Segment Start: EXCERPTED RECORDS
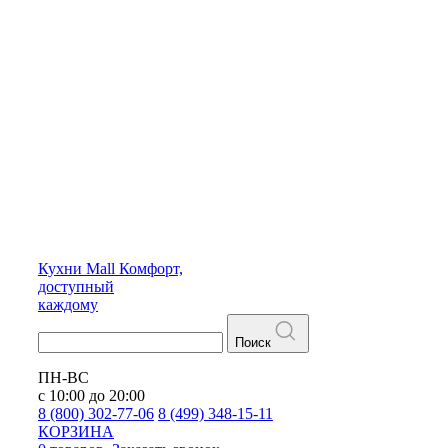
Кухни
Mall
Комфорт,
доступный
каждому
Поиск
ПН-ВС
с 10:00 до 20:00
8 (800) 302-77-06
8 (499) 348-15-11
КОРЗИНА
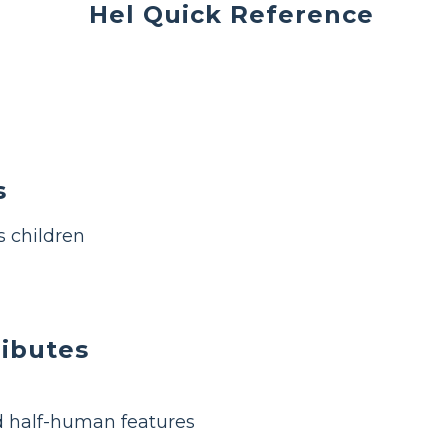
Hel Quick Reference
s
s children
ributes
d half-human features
Segment End: EXCERPTED RECORDS
Segment Start: EXCERPTED RECORDS
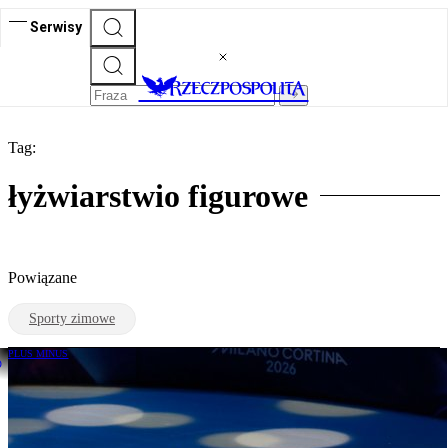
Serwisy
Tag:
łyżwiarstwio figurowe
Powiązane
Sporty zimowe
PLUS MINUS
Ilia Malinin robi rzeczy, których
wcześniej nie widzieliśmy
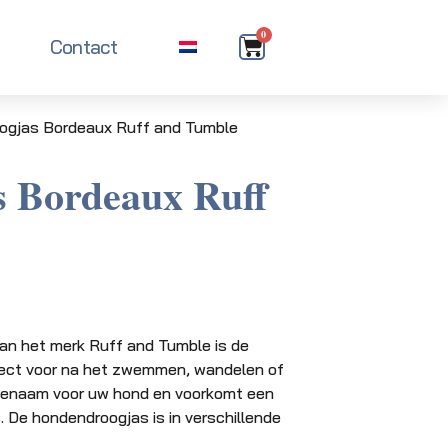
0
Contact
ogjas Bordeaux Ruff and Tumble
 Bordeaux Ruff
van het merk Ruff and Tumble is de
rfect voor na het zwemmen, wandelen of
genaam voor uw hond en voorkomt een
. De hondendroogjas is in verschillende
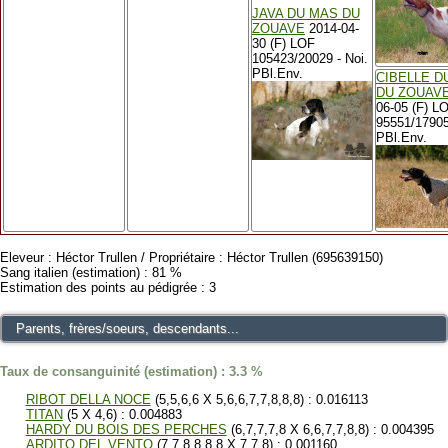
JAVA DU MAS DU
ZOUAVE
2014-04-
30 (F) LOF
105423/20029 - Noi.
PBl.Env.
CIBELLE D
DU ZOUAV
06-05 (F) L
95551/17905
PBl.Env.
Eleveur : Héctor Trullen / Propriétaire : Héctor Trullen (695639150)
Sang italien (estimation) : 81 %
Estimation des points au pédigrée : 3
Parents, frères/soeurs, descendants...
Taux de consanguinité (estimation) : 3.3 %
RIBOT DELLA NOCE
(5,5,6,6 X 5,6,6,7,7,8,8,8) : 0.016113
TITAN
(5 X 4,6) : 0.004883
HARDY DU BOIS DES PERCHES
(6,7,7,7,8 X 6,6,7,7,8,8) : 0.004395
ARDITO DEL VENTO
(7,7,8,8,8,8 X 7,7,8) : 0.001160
Segment End: EXCERPTED RECORDS
Segment Start: EXCERPTED RECORDS
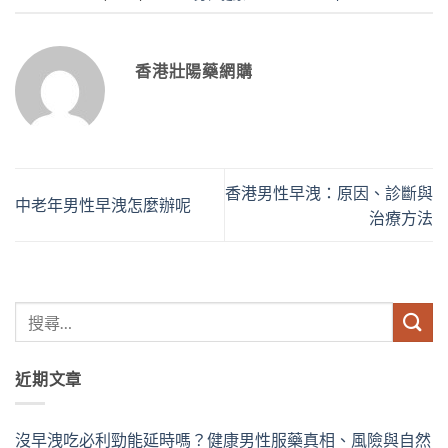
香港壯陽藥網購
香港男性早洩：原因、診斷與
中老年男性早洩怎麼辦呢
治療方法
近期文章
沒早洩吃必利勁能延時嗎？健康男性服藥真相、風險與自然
Segment End: EXCERPTED RECORDS
= YOUR INSTRUCTIONS =
Only those lines of the entries above that run from the line containing "JAVA DU MAS DU" to the line containing "(7,7,8,8,8,8 X 7,7,8) : 0.001160", both included, should be transcribed exactly.

= REPLY TO THE TASK =
JAVA DU MAS DU
ZOUAVE
2014-04-
30 (F) LOF
105423/20029 - Noi.
PBl.Env.
CIBELLE D
DU ZOUAV
06-05 (F) L
95551/17905
PBl.Env.
Eleveur : Héctor Trullen / Propriétaire : Héctor Trullen (695639150)
Sang italien (estimation) : 81 %
Estimation des points au pédigrée : 3
Parents, frères/soeurs, descendants...
Taux de consanguinité (estimation) : 3.3 %
RIBOT DELLA NOCE
(5,5,6,6 X 5,6,6,7,7,8,8,8) : 0.016113
TITAN
(5 X 4,6) : 0.004883
HARDY DU BOIS DES PERCHES
(6,7,7,7,8 X 6,6,7,7,8,8) : 0.004395
ARDITO DEL VENTO
(7,7,8,8,8,8 X 7,7,8) : 0.001160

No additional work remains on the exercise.